Frank Rich is a former theater critic and not a former “serious” journalist, so it’s not surprising that he is almost alone (add Paul Krugman) among the mainstream media writers who can’t quite understand why the Beltway elite insists on giving folks like John McCain almost unlimited exposure. The bloggers have beaten this drum forever, but of course, no one listens. Being wrong is never fatal in our modern media culture; in fact it’s almost a prerequisite for success, as oxymoronic as that may sound. The particular instance is Afghanistan, where the pundits and politicians who were wrong before debate among themselves about what’s to be done to fix the mess they created. This is a function of the media’s habit of allowing the debate to exist only within a narrow range of opinion; only in Washington could the “centrist” position on health care exclude the public option supported by the vast majority of people or the “centrist” position on Afghanistan be a doubling down that the American people instinctively know (and they are correct) will be a disaster. Not only do they consider business as usual the centrist position, they call exponents of that position centrists. Far be it from me to pick up the challenge and differentiate between the “centrist” position and the conservative position, since they appear to differ not much of a whit. On health cre, one insists on enriching the insurance companies, and the other insists that any bill that passes must enrich the insurance companies, but they will pass on voting for it, thank you very much.
But while this is a problem in the media, it is not necessarily of modern vintage.

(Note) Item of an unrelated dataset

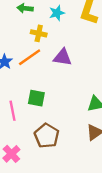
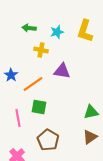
orange line: (30, 57) -> (33, 84), moved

I am currently reading Henry David Thoreau’s journal, and today I came across this passage, which might (though perhaps far less elegantly) have been written by any modern blogger. It was written on the occasion of the issuance of the first issue of the Atlantic:
There is no need of a law to check the license of the press. It is law enough, and more than enough, to itself. Virtually, the community have come together and agreed what things shall be uttered, have agreed on a platform and to excommunicate him who departs from it, and not one in a thousand dare utter anything else.
He went on to observe that the self censorship in his day applied to discussion about religion, so maybe things are a bit different. Not only is any challenge to religion off the table, but any challenge to “centrism”, as that term is defined by a curious amalgam of people in Washington who seem to know it when they see it, no matter what the public may think. The “centrist” position may always steer us wrong, whether it be economic policy or foreign policy, but if it is within their self-defined middle it will remain the only respectable game in town.
By the way, and pretty much totally off the point, the immediate cause of Thoreau’s rant was the fact that the editor of the Atlantic deleted a sentence from an article that Thoreau had submitted for publication. He was writing about a towering pine tree, and he wrote this:
It is as immortal as I am, and perchance will go to as high a heaven, there to tower over me still.
Blasphemy apparently, but pretty weak tea today. IThe incident shows, I suppose, that despite the narrow mindedness of those that control our discourse, new ideas have a way of seeping in.